Set the default real type to an 8 byte wide type. Do nothing if this is already the default. This option also affects the kind of non-double real constants like 1.0, and does promote the default width of DOUBLE PRECISION to 16 bytes if possible, unless -fdefault-double-8 is given, too.
Quite frankly, defining the behavior of something as straightforward-sounding as -fdefault-real-8 to be so environment-specific is insane. The only use case where this new behavior would even make sense is if a programmer intentionally mixes real*4 and real*8 datatypes within code and wants to see what will happen if all variable widths are doubled uniformly. On the other hand if -fdefault-real-8 was being used to ensure all calculations were done in double-precision (as was the case in this application and at least a few other unrelated scientific codes with which I have worked), performance takes a catastrophic hit simply because a new quad-precision math library is bundled with GCC.

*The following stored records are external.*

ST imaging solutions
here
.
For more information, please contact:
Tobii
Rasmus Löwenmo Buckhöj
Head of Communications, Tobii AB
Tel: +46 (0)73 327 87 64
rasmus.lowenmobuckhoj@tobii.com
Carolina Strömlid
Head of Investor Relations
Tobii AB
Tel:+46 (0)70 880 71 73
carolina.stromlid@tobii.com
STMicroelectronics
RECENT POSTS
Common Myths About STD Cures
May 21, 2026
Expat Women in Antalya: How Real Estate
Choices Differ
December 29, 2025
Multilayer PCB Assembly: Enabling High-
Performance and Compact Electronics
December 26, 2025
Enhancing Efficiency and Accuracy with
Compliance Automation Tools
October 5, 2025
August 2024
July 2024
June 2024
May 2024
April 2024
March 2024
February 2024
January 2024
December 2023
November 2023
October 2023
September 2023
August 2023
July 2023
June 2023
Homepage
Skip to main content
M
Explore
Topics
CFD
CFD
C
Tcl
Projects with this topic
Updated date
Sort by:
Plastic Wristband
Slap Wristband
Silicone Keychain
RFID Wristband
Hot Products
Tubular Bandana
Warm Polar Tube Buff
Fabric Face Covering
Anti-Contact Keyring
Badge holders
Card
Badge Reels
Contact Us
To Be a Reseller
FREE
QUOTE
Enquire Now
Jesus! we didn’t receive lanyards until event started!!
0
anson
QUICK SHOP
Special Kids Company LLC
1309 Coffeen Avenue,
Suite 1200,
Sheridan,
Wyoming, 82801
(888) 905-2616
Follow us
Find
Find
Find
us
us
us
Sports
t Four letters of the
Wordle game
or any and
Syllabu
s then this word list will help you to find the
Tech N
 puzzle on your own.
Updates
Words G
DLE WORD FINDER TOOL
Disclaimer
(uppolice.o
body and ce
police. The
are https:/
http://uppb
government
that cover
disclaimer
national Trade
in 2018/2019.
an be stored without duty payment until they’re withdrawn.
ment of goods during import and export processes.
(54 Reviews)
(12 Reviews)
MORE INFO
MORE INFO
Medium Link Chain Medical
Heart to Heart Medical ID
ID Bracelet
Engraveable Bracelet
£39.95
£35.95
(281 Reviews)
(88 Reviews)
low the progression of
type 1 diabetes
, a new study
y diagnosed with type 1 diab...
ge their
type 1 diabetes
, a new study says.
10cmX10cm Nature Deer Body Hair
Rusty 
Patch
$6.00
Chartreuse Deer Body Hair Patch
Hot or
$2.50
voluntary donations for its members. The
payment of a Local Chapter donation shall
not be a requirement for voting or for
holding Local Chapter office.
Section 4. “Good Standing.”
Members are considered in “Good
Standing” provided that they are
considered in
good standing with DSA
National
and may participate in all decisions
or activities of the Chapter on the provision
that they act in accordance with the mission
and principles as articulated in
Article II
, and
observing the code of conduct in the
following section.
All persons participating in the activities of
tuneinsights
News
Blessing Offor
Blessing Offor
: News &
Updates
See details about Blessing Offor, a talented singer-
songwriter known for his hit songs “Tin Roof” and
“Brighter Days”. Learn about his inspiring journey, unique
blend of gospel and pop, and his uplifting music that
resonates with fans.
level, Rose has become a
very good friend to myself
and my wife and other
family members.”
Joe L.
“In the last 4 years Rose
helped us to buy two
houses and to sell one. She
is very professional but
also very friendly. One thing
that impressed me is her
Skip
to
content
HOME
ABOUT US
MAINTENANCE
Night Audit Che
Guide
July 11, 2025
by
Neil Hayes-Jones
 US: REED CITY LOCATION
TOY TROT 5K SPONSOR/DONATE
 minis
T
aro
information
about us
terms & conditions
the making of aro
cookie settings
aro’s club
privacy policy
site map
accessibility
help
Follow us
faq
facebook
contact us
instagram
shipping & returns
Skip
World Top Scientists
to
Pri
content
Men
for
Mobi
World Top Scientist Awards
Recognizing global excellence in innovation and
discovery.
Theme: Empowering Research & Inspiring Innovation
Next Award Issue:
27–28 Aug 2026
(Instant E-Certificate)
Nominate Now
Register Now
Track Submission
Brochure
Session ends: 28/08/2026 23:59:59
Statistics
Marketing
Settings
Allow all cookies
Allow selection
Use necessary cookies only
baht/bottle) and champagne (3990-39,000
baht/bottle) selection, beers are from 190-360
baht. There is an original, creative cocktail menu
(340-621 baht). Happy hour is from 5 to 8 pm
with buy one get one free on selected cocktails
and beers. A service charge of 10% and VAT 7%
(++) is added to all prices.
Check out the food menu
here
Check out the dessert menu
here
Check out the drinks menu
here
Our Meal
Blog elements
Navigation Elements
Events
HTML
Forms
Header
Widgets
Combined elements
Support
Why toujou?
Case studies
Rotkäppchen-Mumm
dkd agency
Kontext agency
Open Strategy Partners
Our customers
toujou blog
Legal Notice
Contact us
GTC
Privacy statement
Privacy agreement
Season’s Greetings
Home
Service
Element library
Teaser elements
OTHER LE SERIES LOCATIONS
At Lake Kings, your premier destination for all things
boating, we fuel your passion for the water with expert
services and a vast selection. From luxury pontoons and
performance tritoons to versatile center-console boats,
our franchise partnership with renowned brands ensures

It would make more sense if GFortran added a -fdefault-real-16 (a la Intel Fortran's -real-size 128 switch) to promote all floating point to quad precision. In fact, I find it difficult to make sense of GFortran's choice to make -fdefault-real-8 preserve mixed precision codes as it does; the only case where I can envision this sort of behavior being useful is in codes that implement their own reduced-precision FFTs. I have literally never encountered such a code, though.
Ultimately the solution to this problem, for those who are fortunate enough to get to the bottom of it, is to simply add -fdefault-double-8 in addition to -fdefault-real-8. This was enough to fix the issue my colleague was having, and now his lab is back to crunching away with molecular dynamics at normal speed.